What you need to do:
Everything in the records should be repeated exactly.

++++++

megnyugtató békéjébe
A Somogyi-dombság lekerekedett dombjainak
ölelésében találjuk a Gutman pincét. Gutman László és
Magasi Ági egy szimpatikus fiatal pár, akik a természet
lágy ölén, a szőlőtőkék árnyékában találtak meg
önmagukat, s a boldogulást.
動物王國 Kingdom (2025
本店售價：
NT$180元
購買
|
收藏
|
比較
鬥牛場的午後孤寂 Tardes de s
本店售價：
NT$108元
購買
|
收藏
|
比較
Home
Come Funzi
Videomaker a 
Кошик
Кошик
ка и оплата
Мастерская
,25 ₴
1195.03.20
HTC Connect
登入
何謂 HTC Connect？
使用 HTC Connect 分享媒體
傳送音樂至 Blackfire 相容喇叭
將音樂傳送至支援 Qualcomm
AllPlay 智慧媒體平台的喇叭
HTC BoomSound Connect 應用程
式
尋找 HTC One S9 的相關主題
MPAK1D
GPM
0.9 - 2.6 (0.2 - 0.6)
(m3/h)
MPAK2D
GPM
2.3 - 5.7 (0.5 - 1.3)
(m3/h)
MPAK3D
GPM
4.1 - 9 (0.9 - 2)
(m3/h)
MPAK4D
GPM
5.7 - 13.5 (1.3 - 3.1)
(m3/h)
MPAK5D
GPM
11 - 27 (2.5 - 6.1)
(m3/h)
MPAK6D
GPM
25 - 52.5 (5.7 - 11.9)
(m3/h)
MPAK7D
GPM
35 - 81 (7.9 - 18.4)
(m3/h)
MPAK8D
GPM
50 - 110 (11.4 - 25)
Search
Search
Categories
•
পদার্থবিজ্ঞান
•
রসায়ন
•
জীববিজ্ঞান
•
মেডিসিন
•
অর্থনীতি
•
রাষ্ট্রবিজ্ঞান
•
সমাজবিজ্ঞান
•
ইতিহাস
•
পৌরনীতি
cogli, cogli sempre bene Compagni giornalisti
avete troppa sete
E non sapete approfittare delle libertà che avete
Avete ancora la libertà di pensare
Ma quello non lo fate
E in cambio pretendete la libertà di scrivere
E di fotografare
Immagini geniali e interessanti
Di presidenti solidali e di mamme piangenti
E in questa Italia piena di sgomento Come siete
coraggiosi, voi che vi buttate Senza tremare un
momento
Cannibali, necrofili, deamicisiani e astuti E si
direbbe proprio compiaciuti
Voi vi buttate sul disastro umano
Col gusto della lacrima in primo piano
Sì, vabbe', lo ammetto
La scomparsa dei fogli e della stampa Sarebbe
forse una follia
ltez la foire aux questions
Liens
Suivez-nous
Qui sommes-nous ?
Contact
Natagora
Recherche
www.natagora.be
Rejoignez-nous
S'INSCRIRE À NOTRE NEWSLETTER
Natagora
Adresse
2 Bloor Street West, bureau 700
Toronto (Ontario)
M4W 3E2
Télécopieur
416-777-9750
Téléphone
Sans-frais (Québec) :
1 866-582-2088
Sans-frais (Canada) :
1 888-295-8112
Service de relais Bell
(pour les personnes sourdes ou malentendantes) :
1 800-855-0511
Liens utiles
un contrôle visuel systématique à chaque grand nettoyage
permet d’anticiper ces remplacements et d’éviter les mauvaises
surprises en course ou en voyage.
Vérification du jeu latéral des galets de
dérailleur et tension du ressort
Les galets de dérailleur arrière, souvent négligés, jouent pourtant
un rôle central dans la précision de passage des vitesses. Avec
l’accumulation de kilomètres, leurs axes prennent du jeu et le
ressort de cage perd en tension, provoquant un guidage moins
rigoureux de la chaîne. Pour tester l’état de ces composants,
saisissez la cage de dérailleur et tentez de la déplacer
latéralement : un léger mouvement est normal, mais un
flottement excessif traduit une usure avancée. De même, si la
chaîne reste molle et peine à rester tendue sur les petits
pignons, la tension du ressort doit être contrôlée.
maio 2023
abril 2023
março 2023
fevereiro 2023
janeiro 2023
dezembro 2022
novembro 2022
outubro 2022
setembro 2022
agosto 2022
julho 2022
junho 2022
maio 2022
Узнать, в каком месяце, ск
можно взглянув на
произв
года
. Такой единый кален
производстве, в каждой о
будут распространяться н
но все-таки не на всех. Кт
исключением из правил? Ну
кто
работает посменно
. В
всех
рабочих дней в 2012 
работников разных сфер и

++++++

Output for this task:
megnyugtató békéjébe
A Somogyi-dombság lekerekedett dombjainak
ölelésében találjuk a Gutman pincét. Gutman László és
Magasi Ági egy szimpatikus fiatal pár, akik a természet
lágy ölén, a szőlőtőkék árnyékában találtak meg
önmagukat, s a boldogulást.
動物王國 Kingdom (2025
本店售價：
NT$180元
購買
|
收藏
|
比較
鬥牛場的午後孤寂 Tardes de s
本店售價：
NT$108元
購買
|
收藏
|
比較
Home
Come Funzi
Videomaker a 
Кошик
Кошик
ка и оплата
Мастерская
,25 ₴
1195.03.20
HTC Connect
登入
何謂 HTC Connect？
使用 HTC Connect 分享媒體
傳送音樂至 Blackfire 相容喇叭
將音樂傳送至支援 Qualcomm
AllPlay 智慧媒體平台的喇叭
HTC BoomSound Connect 應用程
式
尋找 HTC One S9 的相關主題
MPAK1D
GPM
0.9 - 2.6 (0.2 - 0.6)
(m3/h)
MPAK2D
GPM
2.3 - 5.7 (0.5 - 1.3)
(m3/h)
MPAK3D
GPM
4.1 - 9 (0.9 - 2)
(m3/h)
MPAK4D
GPM
5.7 - 13.5 (1.3 - 3.1)
(m3/h)
MPAK5D
GPM
11 - 27 (2.5 - 6.1)
(m3/h)
MPAK6D
GPM
25 - 52.5 (5.7 - 11.9)
(m3/h)
MPAK7D
GPM
35 - 81 (7.9 - 18.4)
(m3/h)
MPAK8D
GPM
50 - 110 (11.4 - 25)
Search
Search
Categories
•
পদার্থবিজ্ঞান
•
রসায়ন
•
জীববিজ্ঞান
•
মেডিসিন
•
অর্থনীতি
•
রাষ্ট্রবিজ্ঞান
•
সমাজবিজ্ঞান
•
ইতিহাস
•
পৌরনীতি
cogli, cogli sempre bene Compagni giornalisti
avete troppa sete
E non sapete approfittare delle libertà che avete
Avete ancora la libertà di pensare
Ma quello non lo fate
E in cambio pretendete la libertà di scrivere
E di fotografare
Immagini geniali e interessanti
Di presidenti solidali e di mamme piangenti
E in questa Italia piena di sgomento Come siete
coraggiosi, voi che vi buttate Senza tremare un
momento
Cannibali, necrofili, deamicisiani e astuti E si
direbbe proprio compiaciuti
Voi vi buttate sul disastro umano
Col gusto della lacrima in primo piano
Sì, vabbe', lo ammetto
La scomparsa dei fogli e della stampa Sarebbe
forse una follia
ltez la foire aux questions
Liens
Suivez-nous
Qui sommes-nous ?
Contact
Natagora
Recherche
www.natagora.be
Rejoignez-nous
S'INSCRIRE À NOTRE NEWSLETTER
Natagora
Adresse
2 Bloor Street West, bureau 700
Toronto (Ontario)
M4W 3E2
Télécopieur
416-777-9750
Téléphone
Sans-frais (Québec) :
1 866-582-2088
Sans-frais (Canada) :
1 888-295-8112
Service de relais Bell
(pour les personnes sourdes ou malentendantes) :
1 800-855-0511
Liens utiles
un contrôle visuel systématique à chaque grand nettoyage
permet d’anticiper ces remplacements et d’éviter les mauvaises
surprises en course ou en voyage.
Vérification du jeu latéral des galets de
dérailleur et tension du ressort
Les galets de dérailleur arrière, souvent négligés, jouent pourtant
un rôle central dans la précision de passage des vitesses. Avec
l’accumulation de kilomètres, leurs axes prennent du jeu et le
ressort de cage perd en tension, provoquant un guidage moins
rigoureux de la chaîne. Pour tester l’état de ces composants,
saisissez la cage de dérailleur et tentez de la déplacer
latéralement : un léger mouvement est normal, mais un
flottement excessif traduit une usure avancée. De même, si la
chaîne reste molle et peine à rester tendue sur les petits
pignons, la tension du ressort doit être contrôlée.
maio 2023
abril 2023
março 2023
fevereiro 2023
janeiro 2023
dezembro 2022
novembro 2022
outubro 2022
setembro 2022
agosto 2022
julho 2022
junho 2022
maio 2022
Узнать, в каком месяце, ск
можно взглянув на
произв
года
. Такой единый кален
производстве, в каждой о
будут распространяться н
но все-таки не на всех. Кт
исключением из правил? Ну
кто
работает посменно
. В
всех
рабочих дней в 2012 
работников разных сфер и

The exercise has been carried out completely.